Inspired by Matt Laye’s excellent blog on sarcopenia, the loss of muscle mass during aging, I’ve decided to write a follow up blog about unusual cases that have taught scientists about the mechanisms behind muscle loss and how to prevent it. This is not the first article written on the subject, so please read more here, here and here.
Our story begins with a breed of cows that was identified in Belgium in 1808. These cows displayed an unusually muscular appearance, and in the years since, have been used for both dairy and meat. It was discovered that this condition is caused by an inherited recessive mutation that “breaks” an important signaling molecule known as myostatin. The same year the gene was identified in cows, another research group generated a similar genetic mutation in mice to demonstrate that the loss of function of myostatin is enough to cause muscle cell growth (hypertrophy) and increased muscle fiber number (hyperplasia). In the years since its discovery, mutations in myostatin have been identified in dogs and even in humans.
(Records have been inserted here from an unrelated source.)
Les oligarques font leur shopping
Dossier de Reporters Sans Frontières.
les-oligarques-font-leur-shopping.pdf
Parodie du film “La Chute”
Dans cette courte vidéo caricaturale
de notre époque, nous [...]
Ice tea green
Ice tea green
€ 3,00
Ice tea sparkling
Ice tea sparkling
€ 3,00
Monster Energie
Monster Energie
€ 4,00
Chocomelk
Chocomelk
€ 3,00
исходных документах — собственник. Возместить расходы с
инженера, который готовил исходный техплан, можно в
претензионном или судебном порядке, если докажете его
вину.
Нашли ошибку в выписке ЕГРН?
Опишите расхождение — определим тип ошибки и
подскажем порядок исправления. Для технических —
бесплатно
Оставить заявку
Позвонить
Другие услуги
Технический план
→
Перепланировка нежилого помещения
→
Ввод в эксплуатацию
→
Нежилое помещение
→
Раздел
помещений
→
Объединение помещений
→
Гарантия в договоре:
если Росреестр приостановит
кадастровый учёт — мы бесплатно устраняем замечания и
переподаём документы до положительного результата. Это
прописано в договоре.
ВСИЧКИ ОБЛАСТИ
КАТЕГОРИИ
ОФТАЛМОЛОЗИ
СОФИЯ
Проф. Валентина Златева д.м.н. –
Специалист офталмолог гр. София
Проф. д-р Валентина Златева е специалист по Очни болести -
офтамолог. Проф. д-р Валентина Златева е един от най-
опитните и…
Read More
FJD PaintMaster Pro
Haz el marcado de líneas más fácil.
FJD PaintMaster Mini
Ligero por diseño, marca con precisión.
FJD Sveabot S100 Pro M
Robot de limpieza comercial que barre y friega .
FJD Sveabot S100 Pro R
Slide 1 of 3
So how does myostatin work? Well, it appears that the gene is a negative regulator of muscle growth and tells muscles when to stop growing. So without myostatin, the “normal” balance is shifted and individuals with the mutation (regardless of whether they are mice, dogs, humans, or cows) end up with far more muscle than is normal.
Given the issues associated with sarcopenia as people age, is altering myostatin expression a viable option to help people live better lives? In short, the answer is yes. As Matt’s piece stated, exercise and physical activity are great ways to counter sarcopenia during aging. Interestingly, it turns out that these effects seem to partially happen through alteration of myostatin protein levels. We here at SAGE wholeheartedly endorse exercise as an effective way for individuals to improve healthspan (but please talk to your doctor for specific advice about types/duration and to confirm that you’re healthy enough to do so). Despite the benefits of exercise, there are people and disease conditions that cannot be fully treated by exercise, for example, cancer patients or people with muscular dystrophies. For these people, drugs to block myostatin or to mimic the beneficial effects of exercise have been proposed as effective methods to rebuild damaged or atrophied muscle. Multiple drug companies are working on such approaches, but no therapeutics have made it to the market yet.
Of course, it’s not just cancer patients and the elderly who would like to take a pill that boosts muscle growth. Athletes and bodybuilders have been clamoring for such an inhibitor (legal or illegal), and plenty of snake-oil salespeople have been willing to oblige. Needless to say we here at SAGE cannot object to these unproven, poorly regulated supplements strongly enough. Do not buy them. Do not take them.
So to bring this back around to aging, myostatin inhibition may be an effective pharmacological intervention to reduce the effects of sarcopenia. Additionally, myostatin may not be alone: a very closely related protein, GDF11 (myostatin is also known as GDF8) declines during aging, and is one factor that seems to be involved in the anti-aging effects seen in parabiosis experiments previously described in an excellent blog post from Brandon Tavshanjian. This points to systemic factors being at least partially responsible for and capable of altering some aspects of aging. It would not be surprising to see more anti-aging factors identified and exploited to help treat diseases of aging and extend healthspan in the future.